*Monday, December 31st, was a particularly bad day for coaches in the National Football League.
One after another, the in-danger head coaches of the league’s worst or most disappointing franchises were removed from their jobs – Andy Reid in Philadelphia, Chan Gailey in Buffalo, Pat Shurmur in Cleveland, Norv Turner in San Diego, Ken Wisenhunt in Arizona.
It was also a particularly bad day for the black head coaches in the NFL. Chicago’s Lovie Smith and Kansas City’s Romeo Crennel got the ax – Crennel, the victim of a horribly cursed Kansas City season and Smith the victim of two consecutive second-half swoons, only a few seasons removed from a Superbowl appearance. These firings come a year after three more black head coaches were fired. Raheem Morris was pink-slipped after three seasons in Tampa Bay, Jim Caldwell was removed after three (and a Superbowl appearance) in Indianapolis, and Hue Jackson was canned after one train-wreck year in Oakland.

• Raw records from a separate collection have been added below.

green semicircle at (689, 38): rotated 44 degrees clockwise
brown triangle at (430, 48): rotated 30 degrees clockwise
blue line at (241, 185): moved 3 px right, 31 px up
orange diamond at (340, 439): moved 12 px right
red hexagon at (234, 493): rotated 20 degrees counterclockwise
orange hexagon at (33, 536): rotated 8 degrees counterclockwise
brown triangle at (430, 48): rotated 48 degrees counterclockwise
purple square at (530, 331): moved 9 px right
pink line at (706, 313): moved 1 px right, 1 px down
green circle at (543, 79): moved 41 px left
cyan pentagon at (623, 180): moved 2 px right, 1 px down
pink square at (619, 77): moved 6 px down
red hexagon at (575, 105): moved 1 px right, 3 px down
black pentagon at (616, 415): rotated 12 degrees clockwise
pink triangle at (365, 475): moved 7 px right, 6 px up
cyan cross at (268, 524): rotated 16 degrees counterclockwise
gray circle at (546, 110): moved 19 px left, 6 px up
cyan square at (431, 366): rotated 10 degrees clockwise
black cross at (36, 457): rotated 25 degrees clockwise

So, is there a problem with black head coaches in the league? The answer is no, not in the least. If anything, these spate of firings just go to underline the fact that all NFL head coaches – regardless of color – are just subject to a zero-sum, win-now business. Bill Belichick, Tom Landry, Mike Shanahan – all of them were fired at one point in their career. The black coaches in the league are just facing the same demands as all of the other coaches who don a headset and clipboard. The NFL took a shamefully long time to get its first modern black head coach (that was Art Shell, in 1989), but since then, the success of coaches like Dennis Green, Mike Tomlin and Tony Dungy, as well as the Steelers-led “Rooney Rule” (which requires NFL teams to interview minority candidates) has really done wonders to bring some equality to the sidelines.
Also, despite the firings, there are still several black head coaches who don’t appear to be going anywhere anytime soon. Marvin Lewis is entrenched in Cincinnati. Mike Tomlin will be in Pittsburgh a long time. Leslie Frazier’s done wonders with a Minnesota team that’s full of holes. Smith will likely be hired for one of the many, many open positions out there, and the up-and-coming black head coach prospects like Keith Armstrong (Atlanta’s special teams coach) or David Shaw (head coach at Stanford) will be in the NFL before too long. Let’s hope their tenures more resemble Tomlin’s and Dungy’s than Crennel’s.